If I had to say my number one tip for teaching languages.....I couldn't. There is no No. 1, top dog, big cheese. Why?
Well, I think us teachers are all so different. What works with one, with another it bombs...... All depends is the defining language....
But if I were forced to state something, I'd probably first say -- "Make it necessary". There has to be a need and a teacher can go a long way in providing that fundamental emotive drive and desire. How?
Well, just by being exciting for one! No, you don't have to stand on your head but make sure you "engage" the students. Language is such a broad sweep of territory, there is always some topic , some angle from which to approach it and make it engaging, fun, interesting, "necessary" for the students. Games, competition, songs, dance, smiles, laughter, ......... however you can, really impress upon learners some "expectancy".

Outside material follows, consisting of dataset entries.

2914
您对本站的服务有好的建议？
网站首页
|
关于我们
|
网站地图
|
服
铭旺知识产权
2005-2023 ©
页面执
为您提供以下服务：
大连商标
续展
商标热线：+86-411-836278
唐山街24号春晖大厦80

Further, you can make it necessary by communicating WHY? they are learning language. It isn't that hard and this video
Students of all ages need a rationale.
Further, you can make it necessary through cheerleading. Students want a teacher's respect despite the appearance otherwise. Make sure you reward great work with a great smile and yahoo!
Make things necessary by letting students put the "necessary" into the lesson. Let them design materials and games, let them choose the topic and questions. Let them learn for their own sake and in the way of their own interests....

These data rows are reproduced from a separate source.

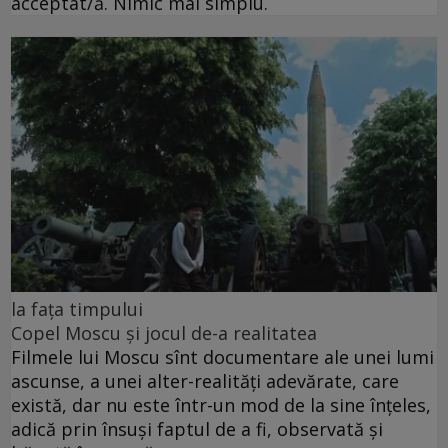
acceptat/ă. Nimic mai simplu.
la fața timpului
Copel Moscu și jocul de-a realitatea
Filmele lui Moscu sînt documentare ale unei lumi
ascunse, a unei alter-realități adevărate, care
există, dar nu este într-un mod de la sine înțeles,
adică prin însuși faptul de a fi, observată și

is a great rundown of things you can do with technology to teach languages....I'm sure you will like many of these...
* Never use technology for the sake of using technology. Ensure instead that the use of technology is warranted within your schemes of work and that it will help you achieve your lesson objectives.
* Use streaming video in your classroom. The advent of broadband has facilitated the inclusion of video straight from the internet within lessons. Authentic video material from sites like YouTube or national TV broadcasters’ websites, such as TVE or Canal+ are a fantastic way to expose reluctant teenagers to the popular culture other reluctant teenagers enjoy in their native countries.
* Use more music. Teenagers are fanatical about music. The likelihood is that they use iTunes and so should you! Find out what type of music they are into and try to get similar music in the target language, which you can then use in your lessons.
* Use teleconferencing tools, such as Skype, to put your students in touch with students in partner schools abroad. They’ll realise there are other people in the same situation in other countries and might even end up establishing relationships they can follow up using MSM Chat, Hotmail, etc.
* Create your own interactive exercises. You know your pupils’ strengths and weaknesses better than anyone, so why be stuck with exercises done by other people for other people? Make your own using tools such as Hot Potatoes or game makers from ContentGenerator.net or LanguagesOnline Australia and then get your school teccie to put them on the school’s website or Virtual Learning Environment (VLE). You can see my interactive Spanish exercises here.
* Use your interactive whiteboard more effectively. Go on a course and learn the basics. A little knowledge goes a long way helping you create more effective interactive classroom activities for you and your pupils. I have posted some tutorials here.
* Create your own podcasts. They are technically easy to do and once they are done they can be downloaded again and again, year after year. Think about them as lessons to take away. Alternatively get your pupils to make them! You can get started using Audacity.
* Start a subject blog, a class blog or a wiki to showcase your pupils’ work and achievements, providing a focus for their efforts and adding an extra dimension to your teaching. Perhaps you are feeling adventurous and want to make use of some of the online social networks your pupils frequent, such as Facebook, as an educational tool.
* Use internet tools more often to help you prepare lessons or to help your pupils with their class or homework. Using tools such as Voki, Wordle or Animoto, just to name three I have been exploring this year, will help motivate you and your pupils.
* Make the most of your pupils’ gadgets. They all have iPods or other mp3 players and mobile phones, most of which come with a camera nowadays, so why not set them a video task using their mobiles or create or find resources they can put on their iPods?